DIRECTIONS FOR THIS TASK
The lines below that include "View" are to be found and copied.

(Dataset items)
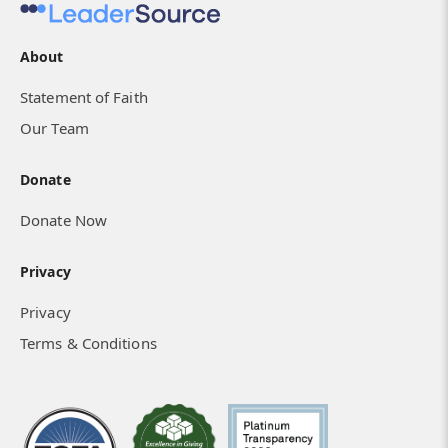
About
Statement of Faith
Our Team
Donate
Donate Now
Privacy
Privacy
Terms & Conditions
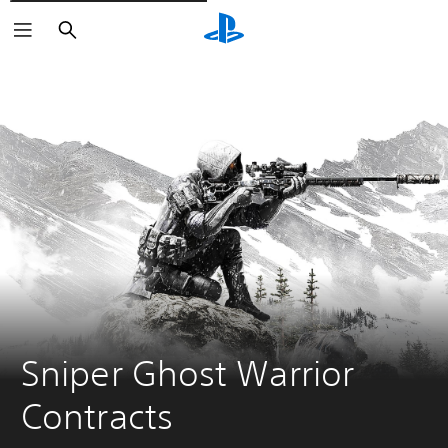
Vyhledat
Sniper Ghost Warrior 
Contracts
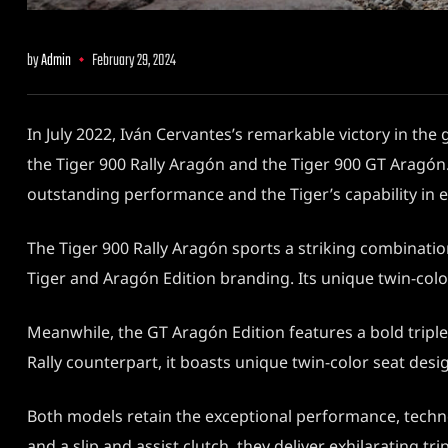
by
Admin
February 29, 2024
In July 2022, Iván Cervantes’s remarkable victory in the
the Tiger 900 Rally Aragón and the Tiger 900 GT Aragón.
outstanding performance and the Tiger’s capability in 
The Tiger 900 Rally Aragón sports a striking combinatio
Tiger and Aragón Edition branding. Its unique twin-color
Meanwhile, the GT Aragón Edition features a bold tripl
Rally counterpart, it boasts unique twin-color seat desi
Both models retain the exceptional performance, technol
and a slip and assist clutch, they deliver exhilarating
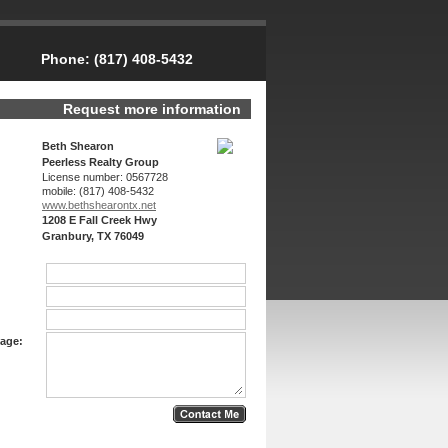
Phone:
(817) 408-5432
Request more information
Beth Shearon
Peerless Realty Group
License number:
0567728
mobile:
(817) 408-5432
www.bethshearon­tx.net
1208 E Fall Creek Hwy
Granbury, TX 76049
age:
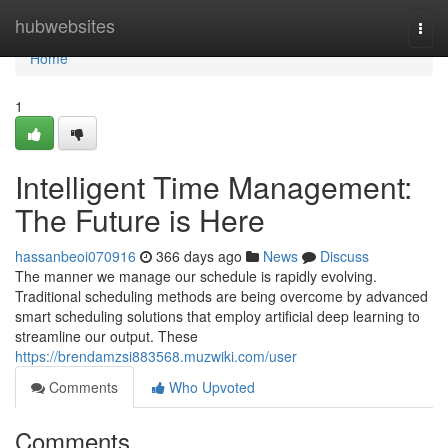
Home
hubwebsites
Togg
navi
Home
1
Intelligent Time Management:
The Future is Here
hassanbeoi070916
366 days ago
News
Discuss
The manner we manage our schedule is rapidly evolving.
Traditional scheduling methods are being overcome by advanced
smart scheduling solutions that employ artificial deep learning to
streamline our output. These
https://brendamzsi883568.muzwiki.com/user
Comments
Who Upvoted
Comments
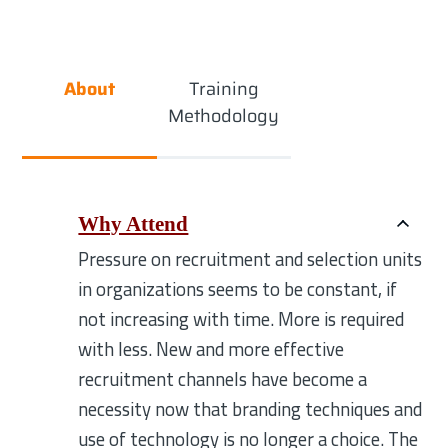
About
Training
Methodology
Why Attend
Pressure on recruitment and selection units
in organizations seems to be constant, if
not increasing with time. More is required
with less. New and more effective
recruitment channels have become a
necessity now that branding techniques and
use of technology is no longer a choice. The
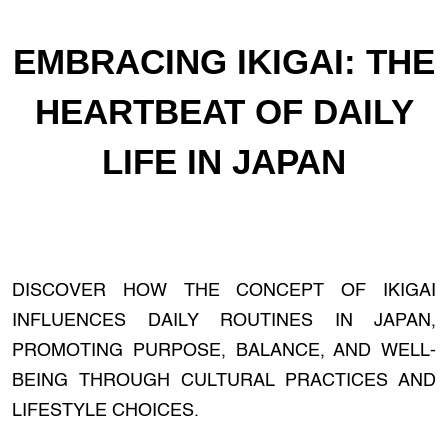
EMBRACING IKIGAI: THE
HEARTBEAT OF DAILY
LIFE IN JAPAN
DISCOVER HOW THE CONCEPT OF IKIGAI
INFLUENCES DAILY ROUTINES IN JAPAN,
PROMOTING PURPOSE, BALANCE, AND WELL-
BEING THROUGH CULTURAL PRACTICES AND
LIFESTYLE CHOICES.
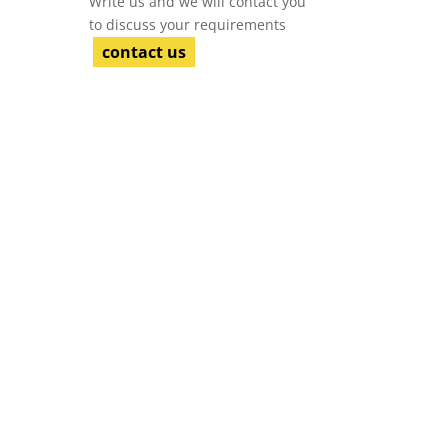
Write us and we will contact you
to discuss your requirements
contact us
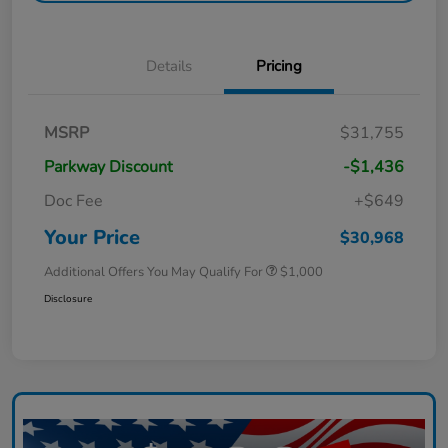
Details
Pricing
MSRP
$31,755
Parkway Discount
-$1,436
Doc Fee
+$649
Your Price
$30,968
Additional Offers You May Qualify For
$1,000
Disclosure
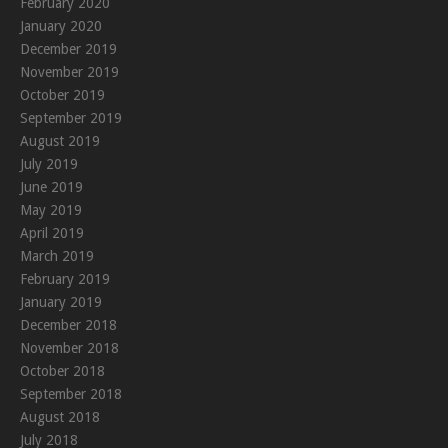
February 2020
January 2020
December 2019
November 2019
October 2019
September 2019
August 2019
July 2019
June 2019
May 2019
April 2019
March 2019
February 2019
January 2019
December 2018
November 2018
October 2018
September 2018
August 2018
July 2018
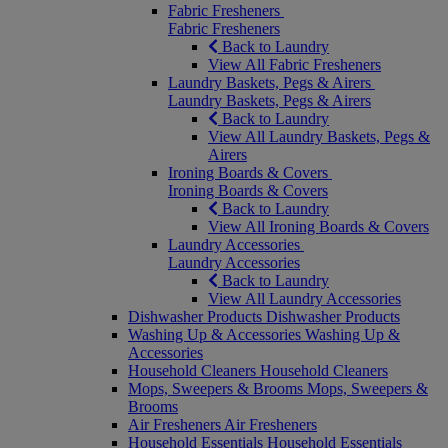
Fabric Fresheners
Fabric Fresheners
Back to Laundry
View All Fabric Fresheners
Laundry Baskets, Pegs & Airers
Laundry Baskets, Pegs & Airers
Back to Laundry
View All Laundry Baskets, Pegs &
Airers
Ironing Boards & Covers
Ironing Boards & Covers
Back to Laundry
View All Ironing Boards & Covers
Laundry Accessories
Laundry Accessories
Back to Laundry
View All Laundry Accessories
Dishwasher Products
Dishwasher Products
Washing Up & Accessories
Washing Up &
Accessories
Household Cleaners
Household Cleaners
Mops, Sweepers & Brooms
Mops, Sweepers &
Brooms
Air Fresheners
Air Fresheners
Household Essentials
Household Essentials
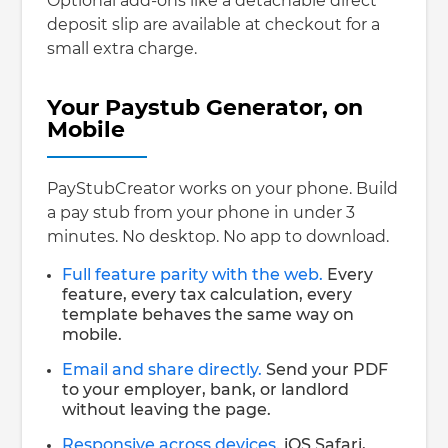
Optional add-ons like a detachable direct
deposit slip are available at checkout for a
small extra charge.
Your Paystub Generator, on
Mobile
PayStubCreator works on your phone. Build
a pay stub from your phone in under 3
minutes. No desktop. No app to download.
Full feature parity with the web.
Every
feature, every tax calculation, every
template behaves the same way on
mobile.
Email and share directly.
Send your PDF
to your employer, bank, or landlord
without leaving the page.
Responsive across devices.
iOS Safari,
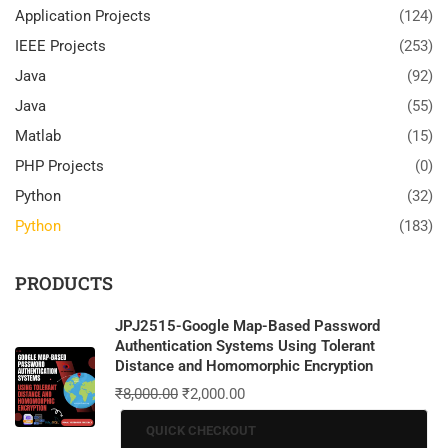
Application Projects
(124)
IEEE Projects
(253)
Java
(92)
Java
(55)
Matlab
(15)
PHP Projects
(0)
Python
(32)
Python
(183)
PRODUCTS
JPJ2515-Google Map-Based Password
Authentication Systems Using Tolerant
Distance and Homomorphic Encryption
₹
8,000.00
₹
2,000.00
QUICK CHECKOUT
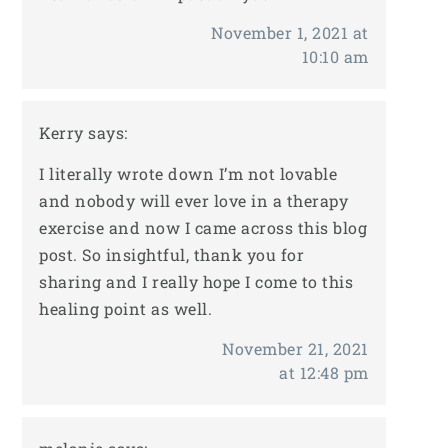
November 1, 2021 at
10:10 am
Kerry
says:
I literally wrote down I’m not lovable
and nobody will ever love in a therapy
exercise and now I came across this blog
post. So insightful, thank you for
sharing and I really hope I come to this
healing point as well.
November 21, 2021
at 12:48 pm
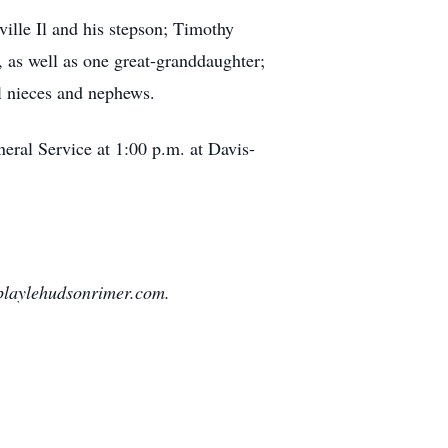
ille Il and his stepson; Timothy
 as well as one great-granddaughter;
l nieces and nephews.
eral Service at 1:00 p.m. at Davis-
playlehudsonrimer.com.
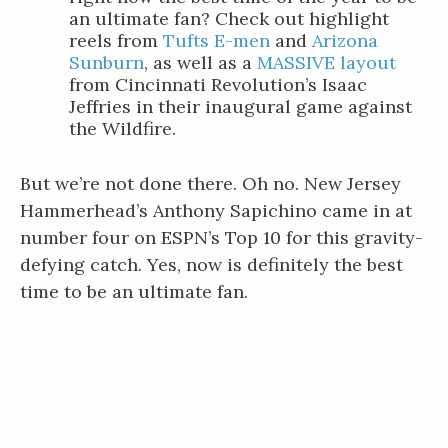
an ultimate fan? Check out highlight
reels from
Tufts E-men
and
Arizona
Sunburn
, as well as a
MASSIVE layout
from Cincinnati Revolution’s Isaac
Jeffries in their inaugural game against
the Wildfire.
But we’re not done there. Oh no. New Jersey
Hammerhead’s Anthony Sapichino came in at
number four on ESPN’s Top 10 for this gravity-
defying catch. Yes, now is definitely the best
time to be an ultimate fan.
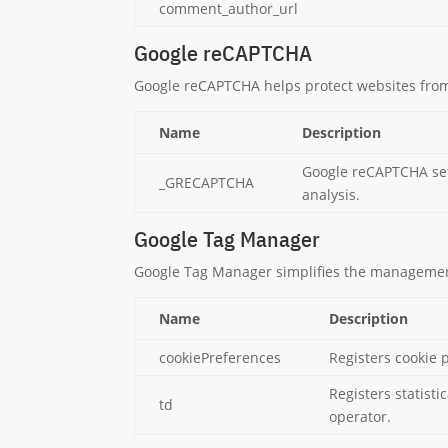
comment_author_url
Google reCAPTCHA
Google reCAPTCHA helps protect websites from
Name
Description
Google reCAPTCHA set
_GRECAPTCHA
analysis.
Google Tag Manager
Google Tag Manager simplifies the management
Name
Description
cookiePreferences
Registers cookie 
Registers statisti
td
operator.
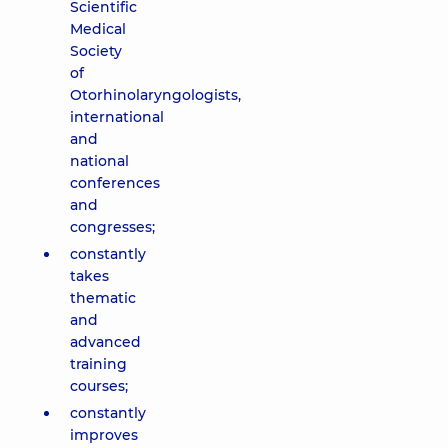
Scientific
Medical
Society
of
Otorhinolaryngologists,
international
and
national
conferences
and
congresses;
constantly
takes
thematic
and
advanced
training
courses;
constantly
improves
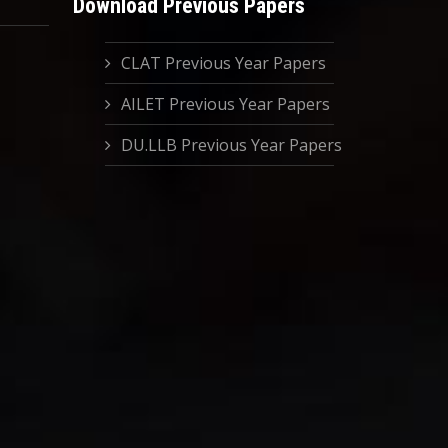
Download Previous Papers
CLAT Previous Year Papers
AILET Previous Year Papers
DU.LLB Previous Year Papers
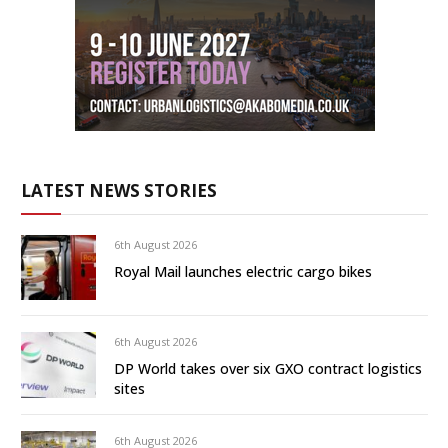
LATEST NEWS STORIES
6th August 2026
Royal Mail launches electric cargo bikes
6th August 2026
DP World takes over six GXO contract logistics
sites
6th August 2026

TASK SOLUTION
View All Fabric Fresheners
View All Laundry Baskets, Pegs &
View All Ironing Boards & Covers
View All Laundry Accessories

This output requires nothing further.